TDD in Expert Python Programmin
Test-Driven Development Principles
TDD consists of writing test cases that cover a desired feature, then writing the feature itself. In other words, the usage examples are written before the code even exists.
For example, a developer who is asked to write a function that provides the average value of a sequence of numbers will first write a few examples on how to use it, and
the expected results:
assert average(1, 2, 3) == 2
assert average(1, -3) == -1
These examples can be provided by another person as well. From there, the function can be implemented until the two examples work:
>>> def average(*numbers):
... return sum(numbers) / len(numbers)
...
>>> assert average(1, 2, 3) == 2
>>> assert average(1, -3) == -1
A bug or an unexpected result is a new example of usage the function should be able to deal with:
>>> assert average(0, 1) == 0.5
Traceback (most recent call last):
File "<stdin>", line 1, in <module>
AssertionError
The code can be changed accordingly, until the new test passes:
>>> def average(*numbers):
... # makes sure all numbers can be used as floats
... numbers = [float(number) for number in numbers]
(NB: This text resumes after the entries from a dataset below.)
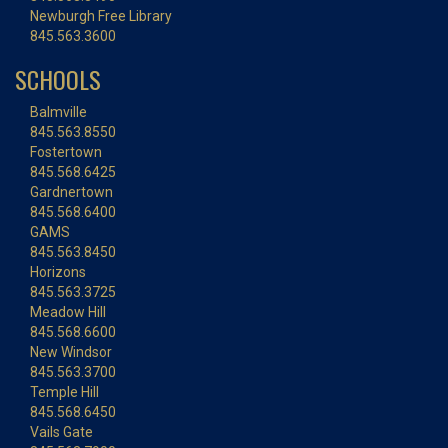
Newburgh Free Library
845.563.3600
SCHOOLS
Balmville
845.563.8550
Fostertown
845.568.6425
Gardnertown
845.568.6400
GAMS
845.563.8450
Horizons
845.563.3725
Meadow Hill
845.568.6600
New Windsor
845.563.3700
Temple Hill
845.568.6450
Vails Gate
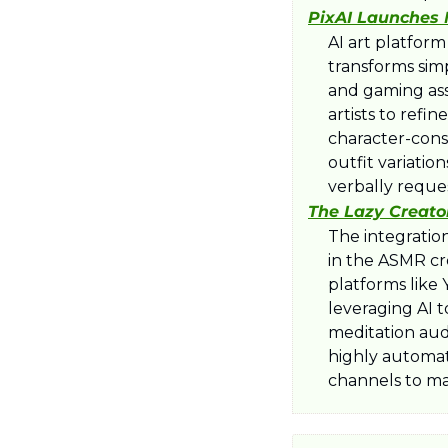
​PixAI Launches
​AI art platfor
transforms simp
and gaming ass
artists to refi
character-cons
outfit variatio
verbally reque
The Lazy Creato
​The integratio
in the ASMR cre
platforms like
leveraging AI t
meditation aud
highly automate
channels to ma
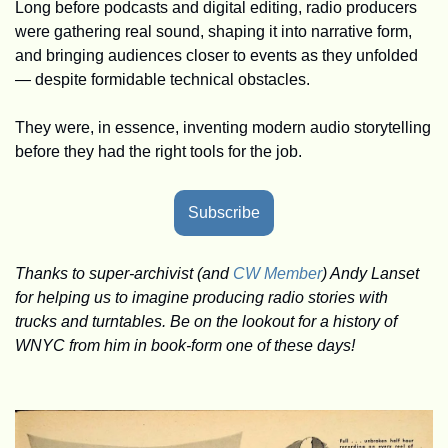
Long before podcasts and digital editing, radio producers 
were gathering real sound, shaping it into narrative form, 
and bringing audiences closer to events as they unfolded 
— despite formidable technical obstacles.
They were, in essence, inventing modern audio storytelling 
before they had the right tools for the job.
Subscribe
Thanks to super-archivist (and 
CW Member
) Andy Lanset 
for helping us to imagine producing radio stories with 
trucks and turntables. Be on the lookout for a history of 
WNYC from him in book-form one of these days!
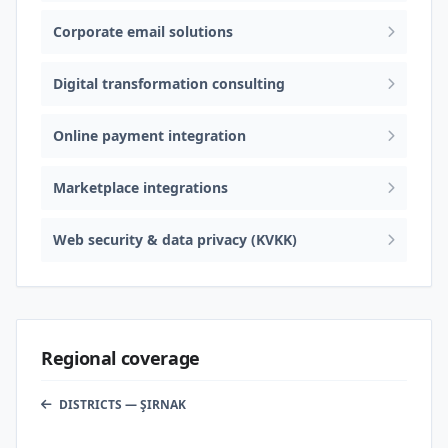
Corporate email solutions
Digital transformation consulting
Online payment integration
Marketplace integrations
Web security & data privacy (KVKK)
Regional coverage
DISTRICTS — ŞIRNAK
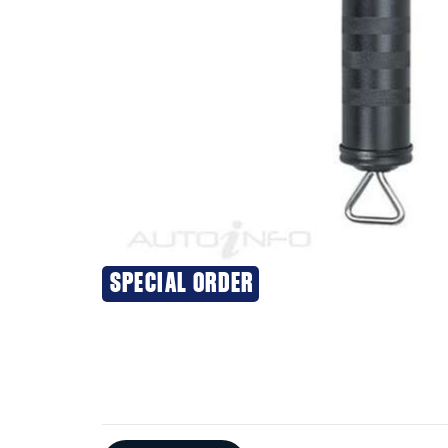
SPECIAL ORDER
Additional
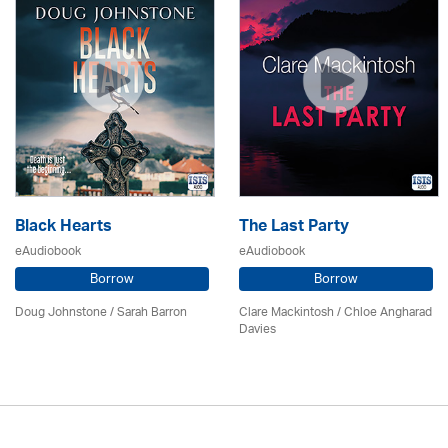
Black Hearts
The Last Party
eAudiobook
eAudiobook
Borrow
Borrow
Doug Johnstone / Sarah Barron
Clare Mackintosh / Chloe Angharad
Davies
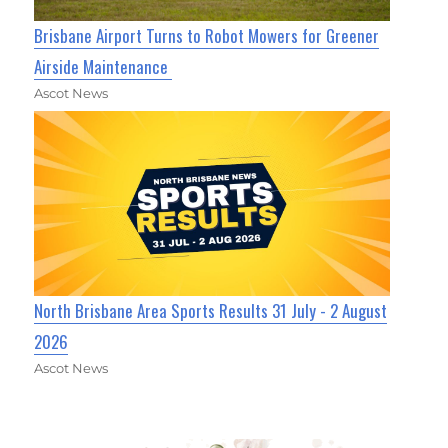
Brisbane Airport Turns to Robot Mowers for Greener
Airside Maintenance
Ascot News
North Brisbane Area Sports Results 31 July - 2 August
2026
Ascot News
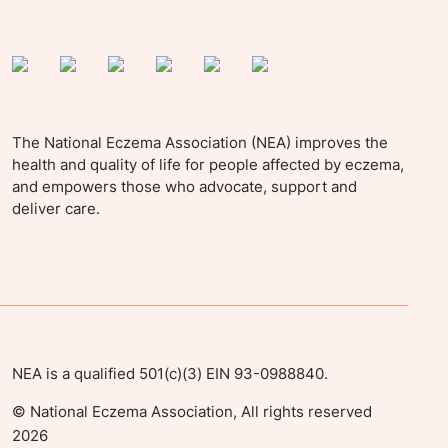
The National Eczema Association (NEA) improves the
health and quality of life for people affected by eczema,
and empowers those who advocate, support and
deliver care.
NEA is a qualified 501(c)(3) EIN 93-0988840.
©
National Eczema Association, All rights reserved
2026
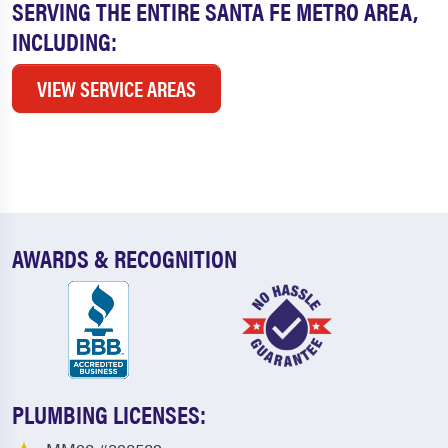
SERVING THE ENTIRE SANTA FE METRO AREA,
INCLUDING:
VIEW SERVICE AREAS
AWARDS & RECOGNITION
PLUMBING LICENSES:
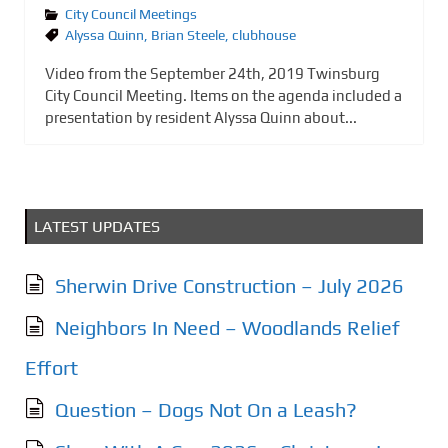
City Council Meetings
Alyssa Quinn
,
Brian Steele
,
clubhouse
Video from the September 24th, 2019 Twinsburg
City Council Meeting. Items on the agenda included a
presentation by resident Alyssa Quinn about...
LATEST UPDATES
Sherwin Drive Construction – July 2026
Neighbors In Need – Woodlands Relief
Effort
Question – Dogs Not On a Leash?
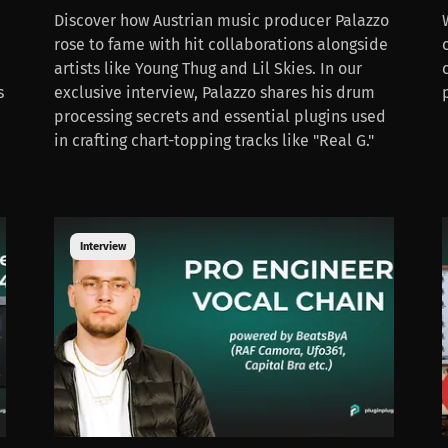
Discover how Austrian music producer Palazzo
rose to fame with hit collaborations alongside
artists like Young Thug and Lil Skies. In our
s
exclusive interview, Palazzo shares his drum
processing secrets and essential plugins used
in crafting chart-topping tracks like "Real G."
Interview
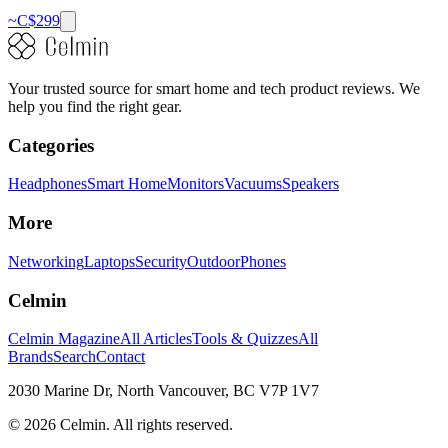
~C$
299
Your trusted source for smart home and tech product reviews. We
help you find the right gear.
Categories
Headphones
Smart Home
Monitors
Vacuums
Speakers
More
Networking
Laptops
Security
Outdoor
Phones
Celmin
Celmin Magazine
All Articles
Tools & Quizzes
All
Brands
Search
Contact
2030 Marine Dr, North Vancouver, BC V7P 1V7
©
2026
Celmin. All rights reserved.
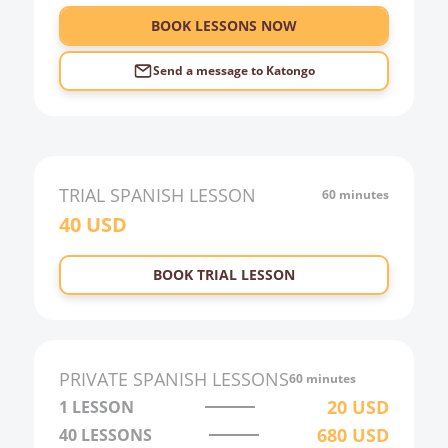
BOOK LESSONS NOW
Send a message to
Katongo
TRIAL
SPANISH
LESSON
60 minutes
40
USD
BOOK TRIAL LESSON
PRIVATE
SPANISH
LESSONS
60 minutes
20
USD
1 LESSON
680
USD
40
LESSONS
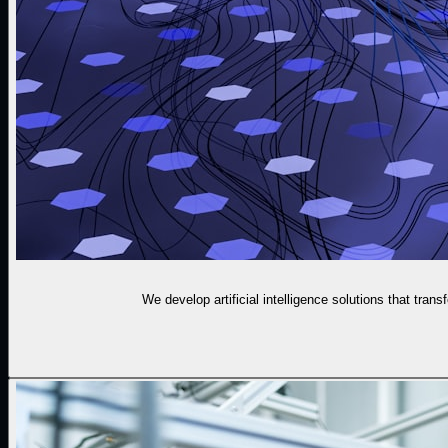
We develop artificial intelligence solutions that tran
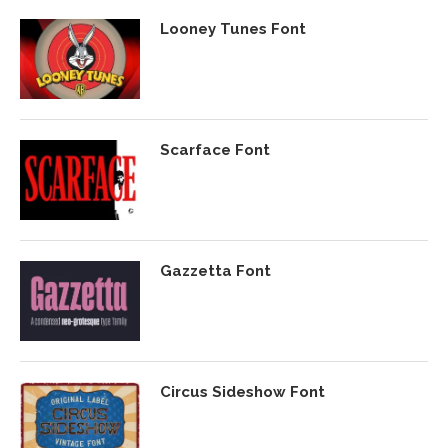
Looney Tunes Font
Scarface Font
Gazzetta Font
Circus Sideshow Font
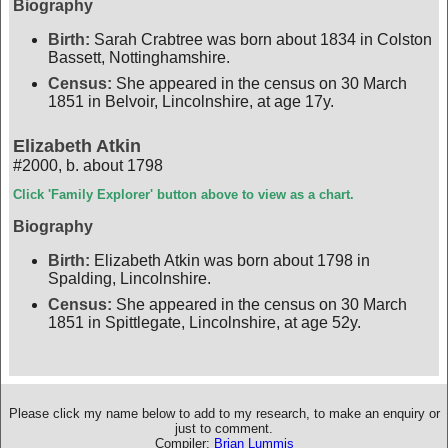
Biography
Birth:
Sarah Crabtree was born about 1834 in Colston
Bassett, Nottinghamshire.
Census:
She appeared in the census on 30 March
1851 in Belvoir, Lincolnshire, at age 17y.
Elizabeth Atkin
#2000
,
b. about 1798
Click 'Family Explorer' button above to view as a chart.
Biography
Birth:
Elizabeth Atkin was born about 1798 in
Spalding, Lincolnshire.
Census:
She appeared in the census on 30 March
1851 in Spittlegate, Lincolnshire, at age 52y.
Please click my name below to add to my research, to make an enquiry or
just to comment.
Compiler:
Brian Lummis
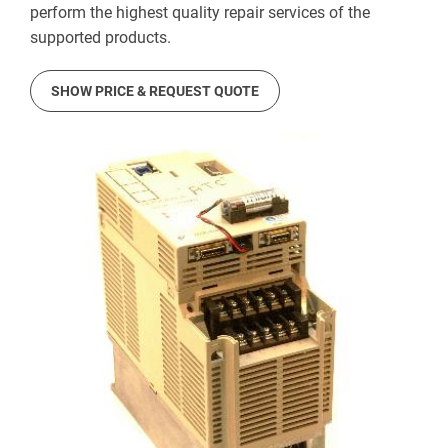
perform the highest quality repair services of the
supported products.
SHOW PRICE & REQUEST QUOTE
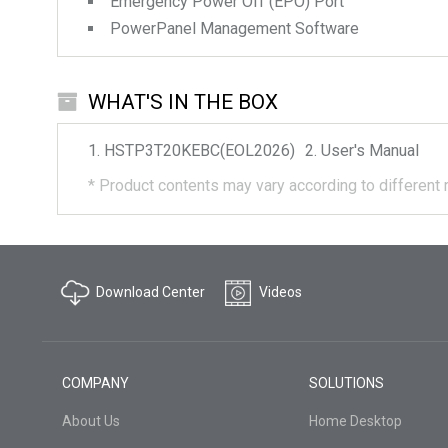
Emergency Power Off (EPO) Port
PowerPanel Management Software
WHAT'S IN THE BOX
HSTP3T20KEBC(EOL2026)
User's Manual
*
Product contents may vary according to different 
Download Center
Videos
COMPANY
SOLUTIONS
About Us
Home Desktop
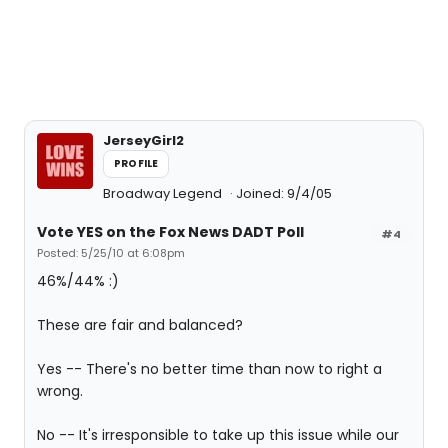
JerseyGirl2
PROFILE
Broadway Legend
Joined: 9/4/05
Vote YES on the Fox News DADT Poll
#4
Posted: 5/25/10 at 6:08pm
46%/44% :)
These are fair and balanced?
Yes -- There's no better time than now to right a
wrong.
No -- It's irresponsible to take up this issue while our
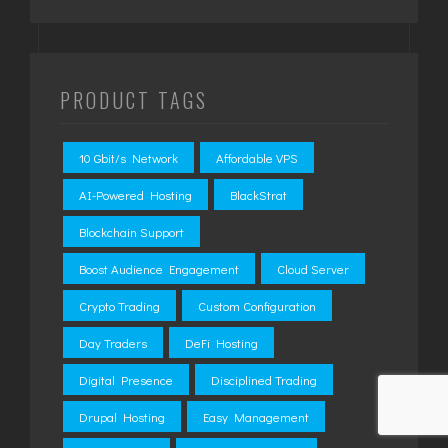
PRODUCT TAGS
10 Gbit/s Network
Affordable VPS
AI-Powered Hosting
BlackStrat
Blockchain Support
Boost Audience Engagement
Cloud Server
Crypto Trading
Custom Configuration
Day Traders
DeFi Hosting
Digital Presence
Disciplined Trading
Drupal Hosting
Easy Management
... return sum(numbers) / float(len(numbers))
...
>>> assert average(0, 1) == 0.5
And more cases will make the code evolve:
>>> try:
... average()
... except TypeError:
... # we want an empty sequence to throw a type error
... pass
...
Traceback (most recent call last):
File "<stdin>", line 2, in <module>
File "<stdin>", line 3, in average
ZeroDivisionError: integer division or modulo by zero
>>>
>>> def average(*numbers):
... if numbers == ():
... raise TypeError(('You need to provide at '
... 'least one number'))
... numbers = [float(number) for number in numbers]
... return sum(numbers) / len(numbers)
...
>>> try:
... average()
... except TypeError:
... pass
...
From there all tests can be gathered in a test function, which is run
every time the code evolves:
>>> def test_average():
... assert average(1, 2, 3) == 2
... assert average(1, -3) == -1
... assert average(0, 1) == 0.5
... try:
... average()
... except TypeError:
... pass
...
>>> test_average()
Every time a change is made, test_average is changed together with average,then run again to make sure all cases still work. The usage is to gather all tests in the tests folder of the current package. Each module can have a corresponding test module there.This approach provides a lot of benefits by:
• Preventing software regression
• Improving code quality
• Providing the best low-level documentation
• Producing robust code faster
Preventing Software Regression
We all face software regression issues in our developer lives. Software regression is a new bug introduced by a change. Regressions happen because of the simple fact that it is impossible at some point to guess what a single change in a codebase might lead to. Changing some code might break some other features, and sometimes lead to vicious side effects, such as silently corrupting data.
To avoid regression, the whole set of features software provides should be tested every time a change occurs.
Opening a codebase to several developers amplifies the problem, since each person will not be fully aware of all development activities. While having a version control system prevents conflicts, it does not prevent all unwanted interactions.
TDD helps reduce software regression. The whole software can be automatically tested after each change. This will work as long as each feature has the proper set of
tests. When TDD is properly done, the test base grows together with the codebase. Since a full test campaign can last for quite a long time, it is a good practice to delegate it to a buildbot, which can do the work in the background (this is described in Chapter 8). But local re-launching of the tests should be done manually by the user, at least for the concerned modules.
Improving Code Quality
When a new module, class, or a function is written, a developer focuses on how to write it and how to produce the best piece of code he or she can. But while he or she
is concentrating on algorithms, he or she might lose the user's point of view: How and when will his or her function be used? Are the arguments easy and logical to use? Is the name of the API right?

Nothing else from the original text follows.